Three years ago, this pop star, famous for her bleary 2009 smash "Tik Tok," filed a bombshell lawsuit against Dr. Luke, the producer and songwriter with whom she'd collaborated for nearly a decade. Kesha accused him of physical and emotional abuse and said he'd raped her; the producer responded with a lawsuit of his own in which he characterized Kesha's claims as an attempt to extort him during a contract renegotiation.
Since then, the legal fight has proceeded agonizingly slowly. What wasn't clear until now is that Kesha feels she made it back from hell.
The singer has been largely unheard throughout her ordeal — the result, she says, of a restrictive agreement with the producer that effectively silenced her. In 2016 she toured for the first time in years but relied on old songs and pointed covers like Lesley Gore's "You Don't Own Me."
She's finally moving again with "Rainbow," her first album since "Warrior" in 2012. It's a vivid account of a woman's unwanted confrontation with a powerful tormentor — "a bogeyman under my bed putting crazy thoughts inside my head," as she puts it in "Learn to Let Go" — as well as her determination to leave the resulting damage behind.
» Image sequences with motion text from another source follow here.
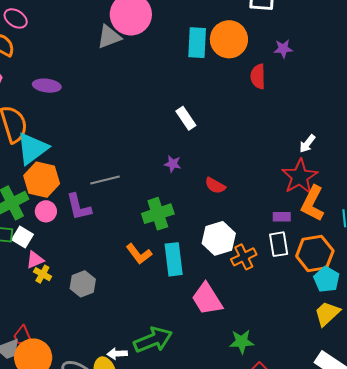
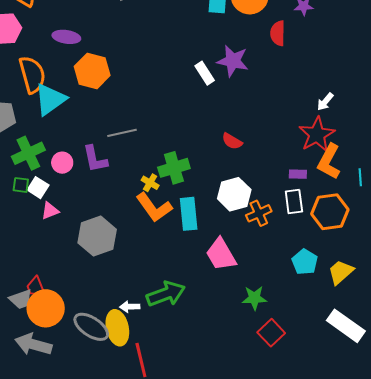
purple star: (173, 164) -> (233, 61), moved, size x1.8
orange hexagon: (42, 180) -> (92, 71), moved
orange L-shape: (139, 254) -> (154, 208), size x1.4
yellow cross: (42, 274) -> (150, 183), moved
cyan pentagon: (327, 279) -> (305, 262), moved
gray hexagon: (83, 284) -> (97, 236), size x1.5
"I could fight forever, but life's too short," she declares to open the record in "Bastards," and what's remarkable is that she makes that conclusion sound like a victory, not a defeat.
"Rainbow" is full of motion. In song after song, Kesha is looking forward, putting more distance between her and the trauma. The album closes with "Spaceship," in which she says her people are coming to take her away: "Lord knows this planet feels like a hopeless place/Thank God I'm going back home to outer space."
This idea of outrunning her troubles may have been the only kind of triumph available to Kesha. Her various court cases are still grinding through the justice system. In fact, "Rainbow" is being released through the record label Dr. Luke founded but he's not credited as a contributor.
Yet Kesha's impressive singing persuades you she's truly found peace by moving on. Her performance in the title track — a lush, Beach Boys-inspired swirl of piano, horns and strings — is the best she's ever sounded: strong and gutsy, but with a trace of the vulnerability you can hear her figuring out how to value again after years of forced defense. A virtual library of emotions, it's not a song anyone familiar with Kesha's stupid-brilliant debut could've seen coming.
And it's not the only one like that on "Rainbow." Kesha roams much more freely here, from the scuzzy garage rock of "Let 'Em Talk" to the swinging neo-soul of "Woman" to the sleek electronic pop of "Hymn."
That sonic jumble can make "Rainbow" feel all over the place, which it is. But right now a coherent story seems less important to Kesha than one in which she has a voice — and one that simply keeps going.